CD36 promotes platelet activation and increases the risk for thrombosis through signaling events. These include generation of reactive oxygen species, activation of redox-sensitive MAP kinase ERK5, and promotion of a pro-thrombotic phenotype. CD36 promotes phosphatidylserine externalization leading to a procoagulant function downstream from MAP kinase ERK5 that is separate from a pro-aggregatory function. Phosphatidylserine externalization requires maladaptive caspase activation, promotes assembly of the factor tenase and prothrombinase complex, and promotes fibrin formation. It is distinct from the canonical pathways mediating platelet procoagulant function by strong physiologic stimuli or by the platelet apoptotic-like Bak/Bax-mediated pathway for cellular clearance.

Summary

Understanding CD36 signaling in the context of dyslipidemia, or other metabolic diseases will identify important and novel signaling hubs that could be potential therapeutic targets for intervention without impacting hemostasis.

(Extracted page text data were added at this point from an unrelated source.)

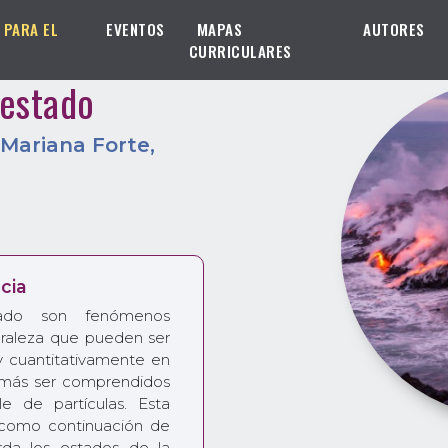
 PARA EL
EVENTOS
MAPAS
AUTORES
CURRICULARES
 estado
Mariana Forte
,
cia
ado son fenómenos
uraleza que pueden ser
y cuantitativamente en
emás ser comprendidos
 de partículas. Esta
 como continuación de
da los estados de la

Keywords: apoptotic signaling, Cluster of Differentiation 36, dyslipidemia, ERK5, procoagulant, thrombosis

INTRODUCTION

Clinically relevant thrombotic events remain the leading cause of disability and mortality in the United States [1]. These include arterial thrombotic diseases, such as myocardial infarction and stroke, and venous thromboembolic diseases, such as deep vein thrombosis and pulmonary embolism. The risks for these events are context-dependent but include metabolic disorders, such as dyslipidemia [2■■,3■■,4,5], chronic inflammation [6], obesity [7], and diabetes mellitus [8]. Although current therapeutic regimens are effective at preventing platelet activation, these treatments are limited by increased risk for bleeding complications and incomplete efficacy in preventing recurrent thrombosis [9].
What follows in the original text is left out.